Your instructions: Your job is to print, exactly, the lines in the data below from the line with "お知らせ（トップ） (456, 86)" through the line with "Setări cookie-uri (282, 2544)", both included, and to omit any picture.

[Available records]

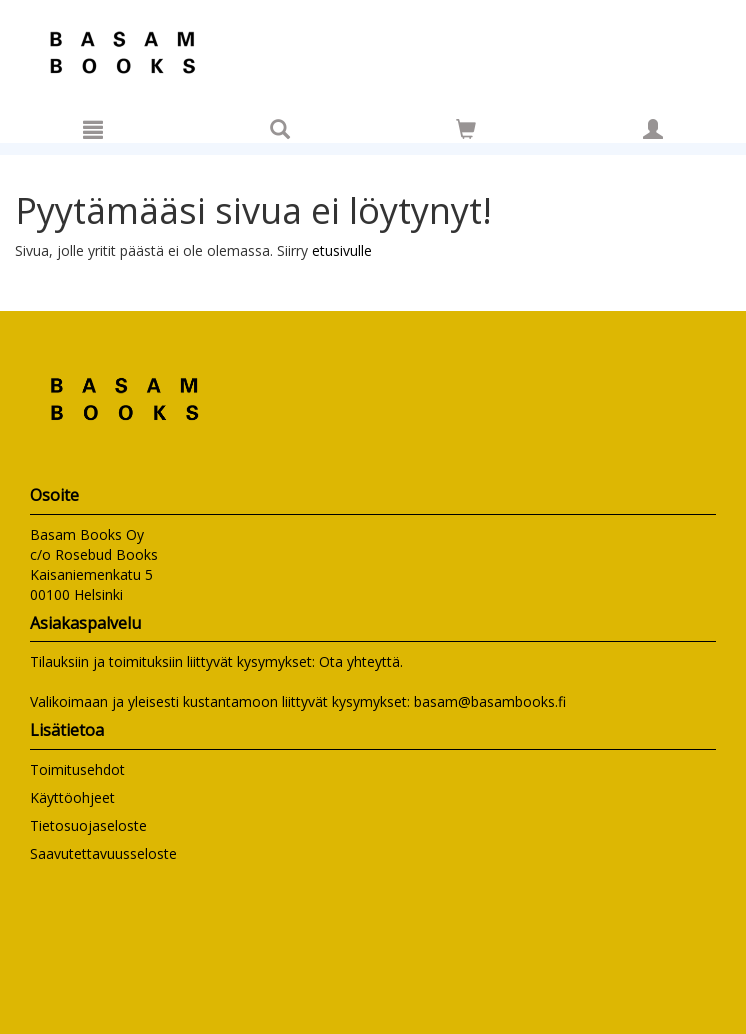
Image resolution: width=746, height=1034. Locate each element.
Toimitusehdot (77, 769)
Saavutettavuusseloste (103, 853)
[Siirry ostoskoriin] (466, 129)
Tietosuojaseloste (88, 825)
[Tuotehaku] (280, 129)
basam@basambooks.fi (490, 701)
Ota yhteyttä (359, 661)
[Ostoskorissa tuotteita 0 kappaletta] (466, 132)
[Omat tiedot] (653, 129)
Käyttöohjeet (72, 797)
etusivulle (342, 250)
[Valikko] (93, 129)
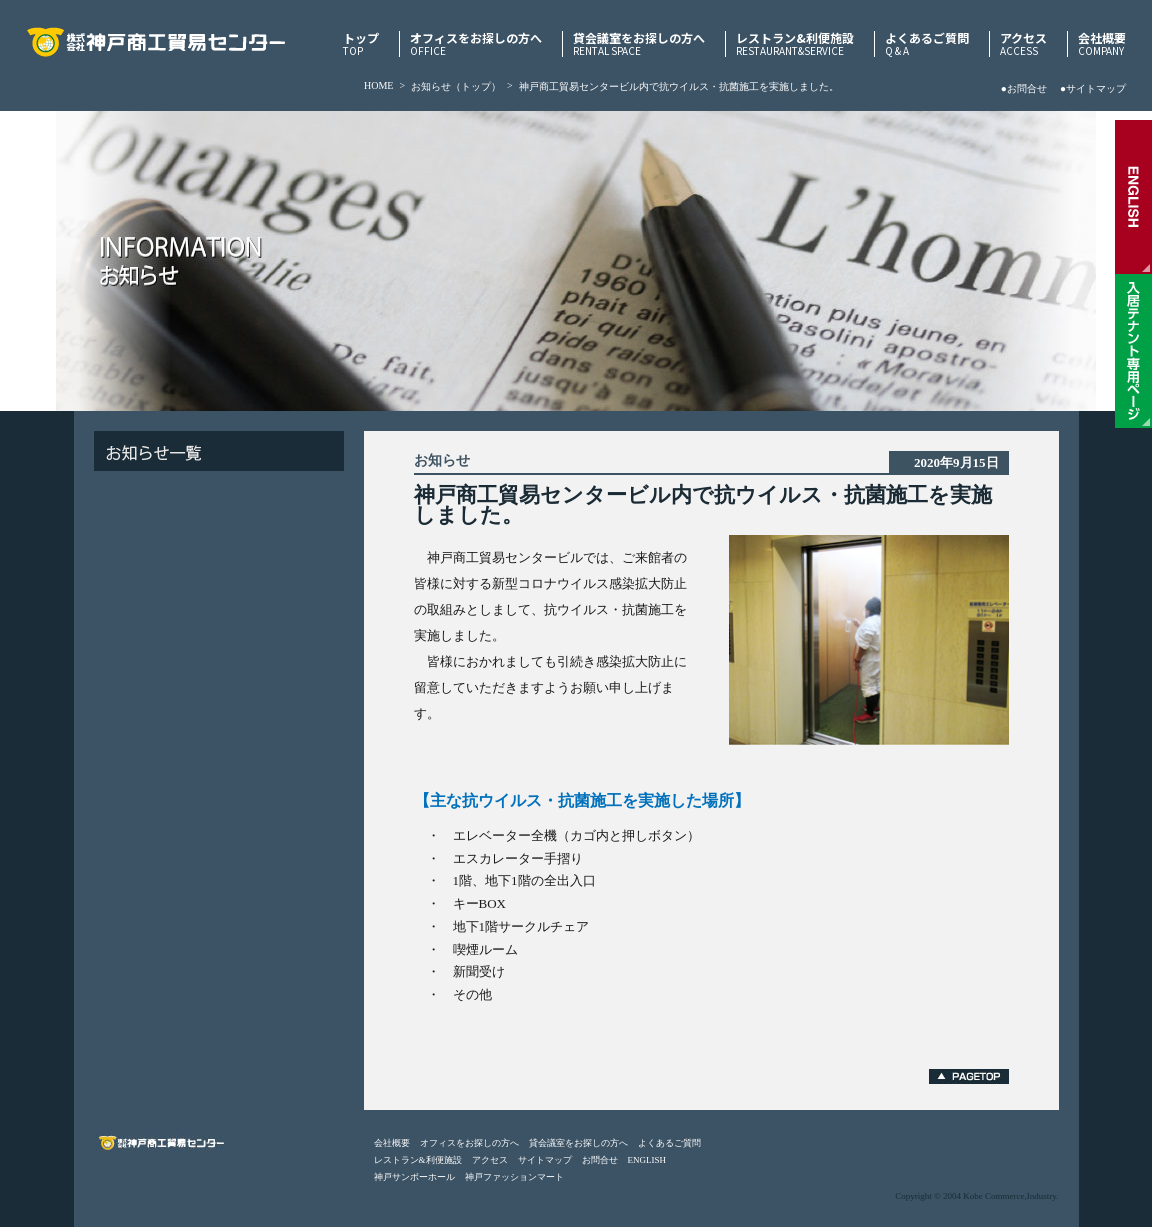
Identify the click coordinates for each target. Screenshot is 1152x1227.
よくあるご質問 (927, 44)
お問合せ (600, 1160)
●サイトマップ (1093, 88)
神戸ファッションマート (514, 1177)
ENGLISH (647, 1160)
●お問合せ (1024, 88)
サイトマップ (545, 1160)
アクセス (1023, 44)
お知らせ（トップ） (456, 86)
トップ (361, 44)
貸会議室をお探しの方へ (639, 44)
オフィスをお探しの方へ (476, 44)
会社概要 (1102, 44)
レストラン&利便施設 (795, 44)
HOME (378, 85)
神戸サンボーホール (414, 1177)
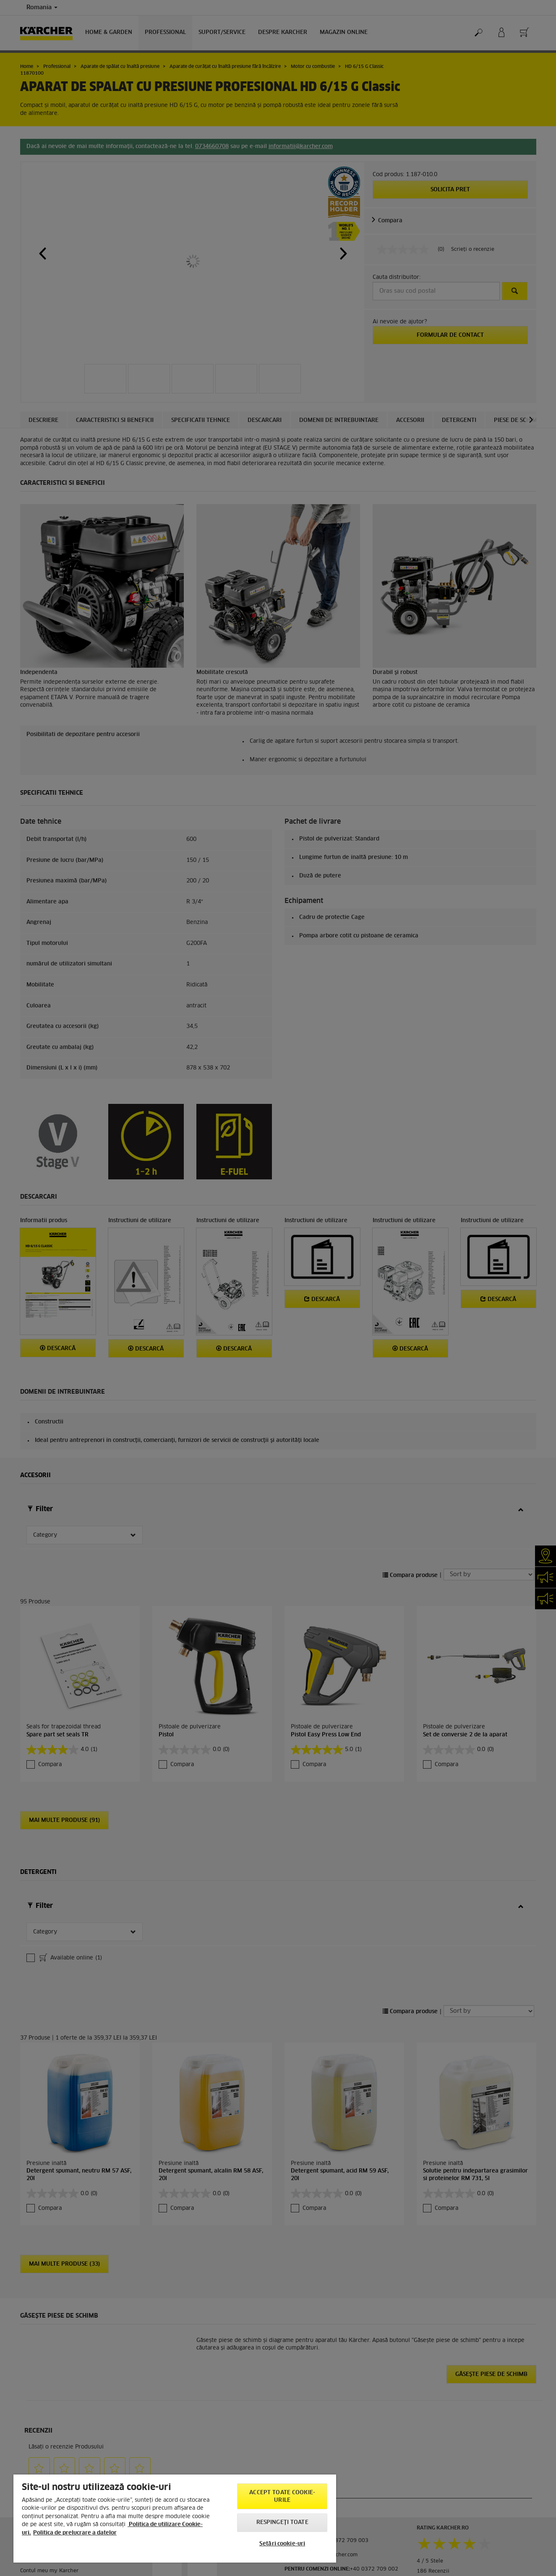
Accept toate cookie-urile (282, 2496)
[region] (174, 2519)
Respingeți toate (282, 2522)
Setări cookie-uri (282, 2544)
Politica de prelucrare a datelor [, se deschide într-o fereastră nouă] (75, 2533)
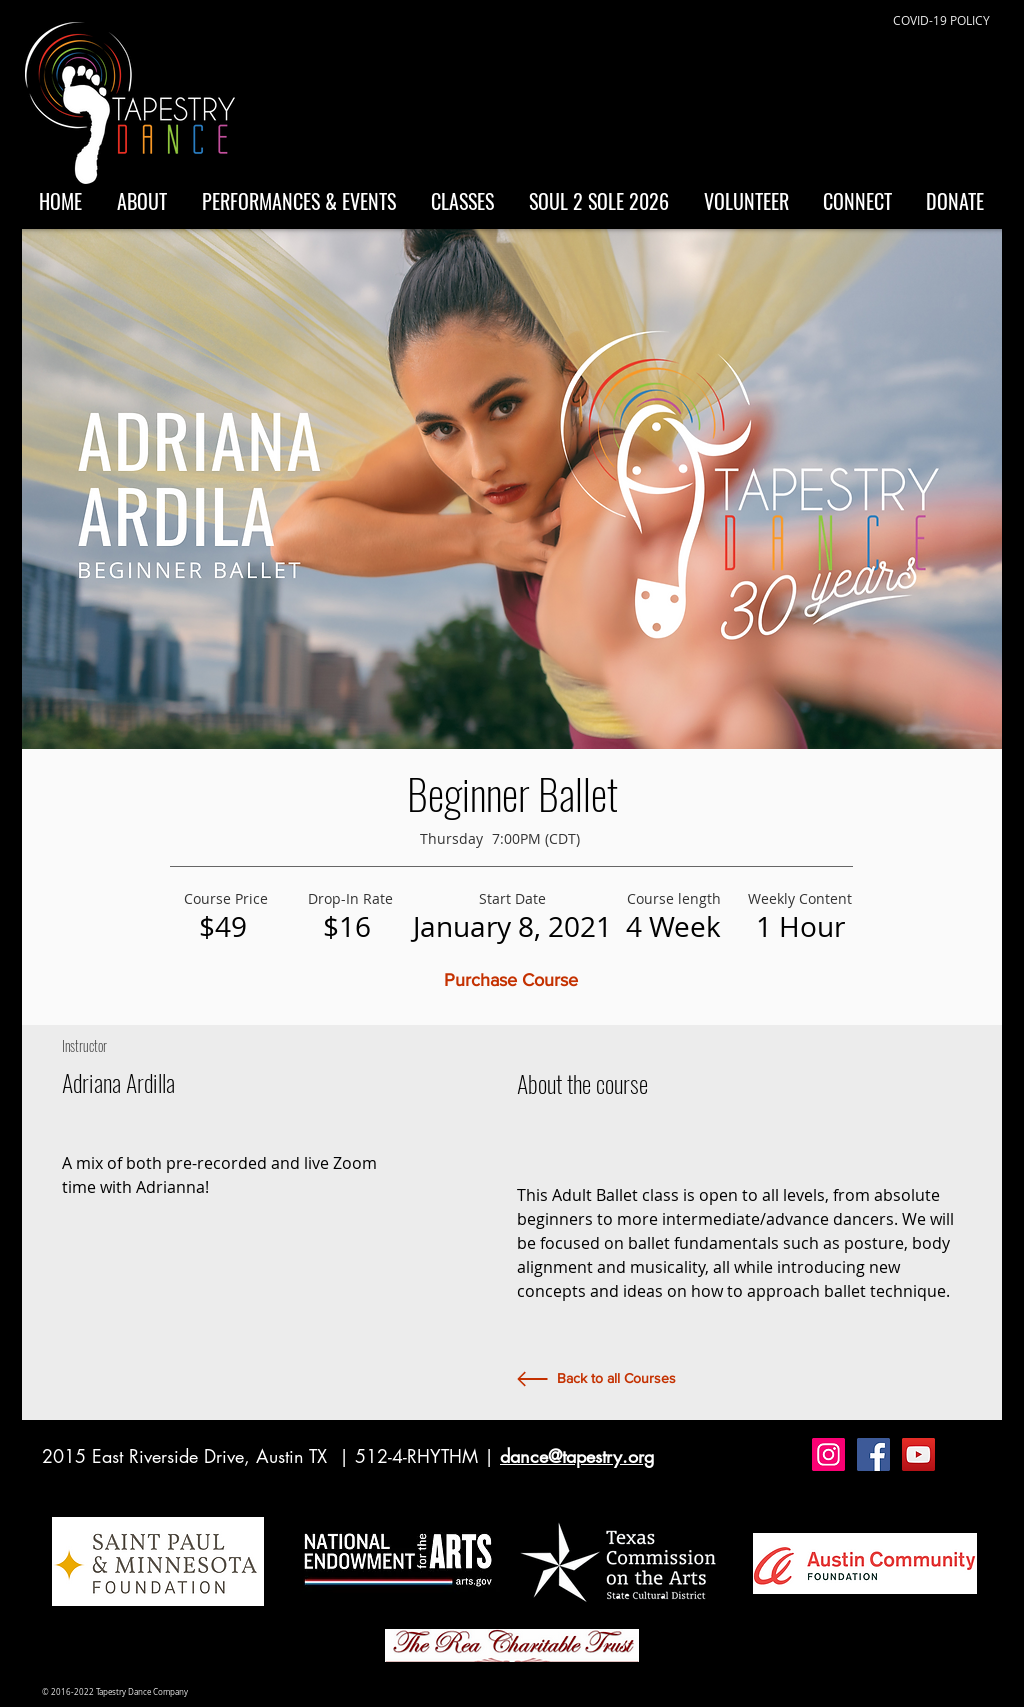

[/Available records]

Reply to the task:
お知らせ（トップ） (456, 86)
トップ (361, 44)
貸会議室をお探しの方へ (639, 44)
オフィスをお探しの方へ (476, 44)
会社概要 (1102, 44)
レストラン&利便施設 (795, 44)
HOME (378, 85)
神戸サンボーホール (414, 1177)
Accept toate cookie-urile (282, 2496)
[region] (174, 2519)
Respingeți toate (282, 2522)
Setări cookie-uri (282, 2544)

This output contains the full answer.